Before leaving the subject of tears and laughter there is one further mystery to be cleared up. Some mothers suffer agony from incessantly crying babies during the first three months of life. Nothing the parents do seems to stem the flood. They usually conclude that there is something radically, physically wrong with the infants and try to treat them accordingly. They are right, of course, there is something physically wrong; but it is probably effect rather than cause. The vital clue comes with the fact that this so-called ‘colic’ crying ceases, as if by magic, around the third or fourth month of life. It vanishes at just the point where the baby is beginning to be able to identify its mother as a known individual. A comparison of the parental behaviour of mothers with crybabies and those with quieter infants gives the answer. The former are tentative, nervous and anxious in their dealings with their offspring. The latter are deliberate,
calm and serene. The point is that even at this tender age, the baby is acutely aware of differences in tactile ‘security’ and ‘safety’, on the one hand, and tactile ‘insecurity’ and ‘alarm’ on the other.

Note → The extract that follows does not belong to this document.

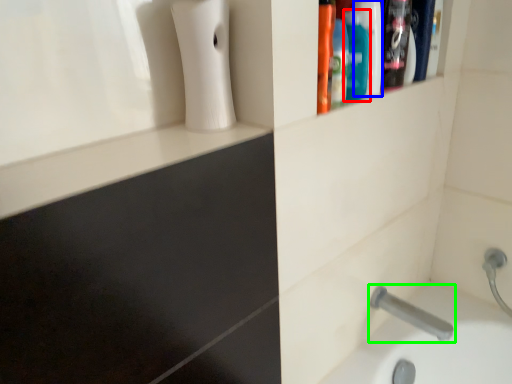 Question: Considering the real-world distances, which object is farthest from mouthwash (highlighted by a red box)? mouthwash (highlighted by a blue box) or tap (highlighted by a green box)?

Choices:
 (A) mouthwash
 (B) tap

Answer: (B)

An agitated mother cannot avoid signalling her agitation to her new-born infant. It signals back to her in the appropriate manner, demanding protection from the cause of the agitation. This only serves to increase the mother’s distress, which in turn increases the baby’s crying. Eventually the wretched infant cries itself sick and its physical discomforts are then added to the sum total of its misery. All that is necessary to break the vicious circle is for the mother to accept the situation and become calm herself. Even if she cannot manage this (and it is almost impossible to fool a baby on this score) the problem corrects itself, as I have said, in the third or fourth month of life, because at that stage the baby becomes imprinted on the mother and instinctively begins to respond to her as the ‘protector’. She is no longer a disembodied series of agitating stimuli, but a familiar face. If she continues to give agitating stimuli, they are no longer so alarming because they are coming from a known source with a friendly identity. The baby’s growing bond with its parent then calms the mother and automatically reduces her anxiety. The ‘colic’ disappears.
Up to this point I have omitted the question of smiling because it is an even more specialised response than laughing. Just as laughing is a secondary form of crying, so smiling is a secondary form of laughing. At first sight it may indeed appear to be no more than a low-intensity version of laughing, but it is not as simple as that. It is true that in its mildest form a laugh is indistinguishable from a smile, and this is no doubt how smiling originated, but it is quite clear that during the course of evolution smiling has become emancipated and must now be considered as a separate entity. High intensity smiling—the giving of a broad grin, a beaming smile—is completely different in function from high-intensity laughing. It has become specialised as a species greeting signal. If we greet someone by smiling at them, they know we are friendly, but if we greet them by laughing at them, they may have reason to doubt it.